* WHAT TO PRODUCE *
Every line of the material is to be set down exactly as written.

* ENTRIES SUPPLIED *
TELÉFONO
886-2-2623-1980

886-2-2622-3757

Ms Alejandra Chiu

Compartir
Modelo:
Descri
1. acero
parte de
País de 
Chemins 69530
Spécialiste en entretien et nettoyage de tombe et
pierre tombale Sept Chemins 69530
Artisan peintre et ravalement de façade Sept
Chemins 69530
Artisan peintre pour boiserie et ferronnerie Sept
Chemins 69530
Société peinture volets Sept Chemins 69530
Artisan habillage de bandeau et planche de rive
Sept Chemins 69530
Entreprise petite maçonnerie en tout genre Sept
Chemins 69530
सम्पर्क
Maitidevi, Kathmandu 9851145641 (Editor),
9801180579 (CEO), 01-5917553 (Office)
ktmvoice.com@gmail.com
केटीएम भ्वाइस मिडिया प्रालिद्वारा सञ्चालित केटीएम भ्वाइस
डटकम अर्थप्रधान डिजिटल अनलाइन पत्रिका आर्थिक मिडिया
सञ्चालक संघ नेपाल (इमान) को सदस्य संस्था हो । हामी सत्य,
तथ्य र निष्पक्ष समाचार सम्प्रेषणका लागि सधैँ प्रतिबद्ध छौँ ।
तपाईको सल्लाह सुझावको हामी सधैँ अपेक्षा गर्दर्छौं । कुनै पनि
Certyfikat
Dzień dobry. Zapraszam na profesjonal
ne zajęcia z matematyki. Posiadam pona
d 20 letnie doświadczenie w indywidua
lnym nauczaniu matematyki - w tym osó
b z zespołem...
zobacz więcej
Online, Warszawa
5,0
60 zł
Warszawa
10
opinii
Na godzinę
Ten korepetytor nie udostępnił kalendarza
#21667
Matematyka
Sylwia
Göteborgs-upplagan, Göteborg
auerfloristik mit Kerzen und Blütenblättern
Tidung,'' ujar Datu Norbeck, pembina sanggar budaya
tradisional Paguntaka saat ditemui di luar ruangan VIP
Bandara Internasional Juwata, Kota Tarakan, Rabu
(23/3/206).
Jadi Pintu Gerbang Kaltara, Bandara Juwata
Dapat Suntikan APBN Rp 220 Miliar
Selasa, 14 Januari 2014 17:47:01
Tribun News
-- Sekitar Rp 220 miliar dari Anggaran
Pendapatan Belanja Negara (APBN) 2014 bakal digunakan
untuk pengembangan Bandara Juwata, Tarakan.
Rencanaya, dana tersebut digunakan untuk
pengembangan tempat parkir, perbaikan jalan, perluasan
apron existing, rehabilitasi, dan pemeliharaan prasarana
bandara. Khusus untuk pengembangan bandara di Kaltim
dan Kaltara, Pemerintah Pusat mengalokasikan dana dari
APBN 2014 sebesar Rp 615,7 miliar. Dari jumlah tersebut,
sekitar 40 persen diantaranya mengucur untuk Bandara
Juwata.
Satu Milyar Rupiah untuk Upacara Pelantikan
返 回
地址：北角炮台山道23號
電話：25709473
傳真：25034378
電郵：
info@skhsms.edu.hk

* ANSWER BOX *
TELÉFONO
886-2-2623-1980

886-2-2622-3757

Ms Alejandra Chiu

Compartir
Modelo:
Descri
1. acero
parte de
País de 
Chemins 69530
Spécialiste en entretien et nettoyage de tombe et
pierre tombale Sept Chemins 69530
Artisan peintre et ravalement de façade Sept
Chemins 69530
Artisan peintre pour boiserie et ferronnerie Sept
Chemins 69530
Société peinture volets Sept Chemins 69530
Artisan habillage de bandeau et planche de rive
Sept Chemins 69530
Entreprise petite maçonnerie en tout genre Sept
Chemins 69530
सम्पर्क
Maitidevi, Kathmandu 9851145641 (Editor),
9801180579 (CEO), 01-5917553 (Office)
ktmvoice.com@gmail.com
केटीएम भ्वाइस मिडिया प्रालिद्वारा सञ्चालित केटीएम भ्वाइस
डटकम अर्थप्रधान डिजिटल अनलाइन पत्रिका आर्थिक मिडिया
सञ्चालक संघ नेपाल (इमान) को सदस्य संस्था हो । हामी सत्य,
तथ्य र निष्पक्ष समाचार सम्प्रेषणका लागि सधैँ प्रतिबद्ध छौँ ।
तपाईको सल्लाह सुझावको हामी सधैँ अपेक्षा गर्दर्छौं । कुनै पनि
Certyfikat
Dzień dobry. Zapraszam na profesjonal
ne zajęcia z matematyki. Posiadam pona
d 20 letnie doświadczenie w indywidua
lnym nauczaniu matematyki - w tym osó
b z zespołem...
zobacz więcej
Online, Warszawa
5,0
60 zł
Warszawa
10
opinii
Na godzinę
Ten korepetytor nie udostępnił kalendarza
#21667
Matematyka
Sylwia
Göteborgs-upplagan, Göteborg
auerfloristik mit Kerzen und Blütenblättern
Tidung,'' ujar Datu Norbeck, pembina sanggar budaya
tradisional Paguntaka saat ditemui di luar ruangan VIP
Bandara Internasional Juwata, Kota Tarakan, Rabu
(23/3/206).
Jadi Pintu Gerbang Kaltara, Bandara Juwata
Dapat Suntikan APBN Rp 220 Miliar
Selasa, 14 Januari 2014 17:47:01
Tribun News
-- Sekitar Rp 220 miliar dari Anggaran
Pendapatan Belanja Negara (APBN) 2014 bakal digunakan
untuk pengembangan Bandara Juwata, Tarakan.
Rencanaya, dana tersebut digunakan untuk
pengembangan tempat parkir, perbaikan jalan, perluasan
apron existing, rehabilitasi, dan pemeliharaan prasarana
bandara. Khusus untuk pengembangan bandara di Kaltim
dan Kaltara, Pemerintah Pusat mengalokasikan dana dari
APBN 2014 sebesar Rp 615,7 miliar. Dari jumlah tersebut,
sekitar 40 persen diantaranya mengucur untuk Bandara
Juwata.
Satu Milyar Rupiah untuk Upacara Pelantikan
返 回
地址：北角炮台山道23號
電話：25709473
傳真：25034378
電郵：
info@skhsms.edu.hk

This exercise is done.